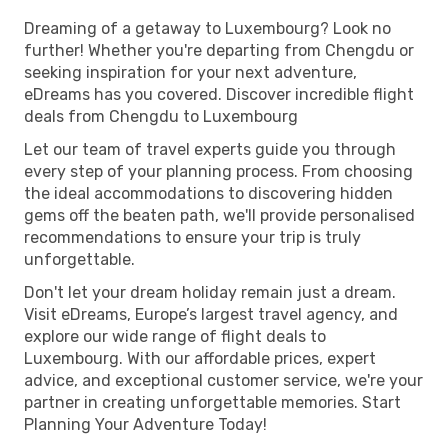
Dreaming of a getaway to Luxembourg? Look no
further! Whether you're departing from Chengdu or
seeking inspiration for your next adventure,
eDreams has you covered. Discover incredible flight
deals from Chengdu to Luxembourg
Let our team of travel experts guide you through
every step of your planning process. From choosing
the ideal accommodations to discovering hidden
gems off the beaten path, we'll provide personalised
recommendations to ensure your trip is truly
unforgettable.
Don't let your dream holiday remain just a dream.
Visit eDreams, Europe’s largest travel agency, and
explore our wide range of flight deals to
Luxembourg. With our affordable prices, expert
advice, and exceptional customer service, we're your
partner in creating unforgettable memories. Start
Planning Your Adventure Today!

- [Task instructions]: Set down only the line containing "the ideal accommodations" and the lines after it through the end, exactly as they appear above.

- [Task response]:
the ideal accommodations to discovering hidden
gems off the beaten path, we'll provide personalised
recommendations to ensure your trip is truly
unforgettable.
Don't let your dream holiday remain just a dream.
Visit eDreams, Europe’s largest travel agency, and
explore our wide range of flight deals to
Luxembourg. With our affordable prices, expert
advice, and exceptional customer service, we're your
partner in creating unforgettable memories. Start
Planning Your Adventure Today!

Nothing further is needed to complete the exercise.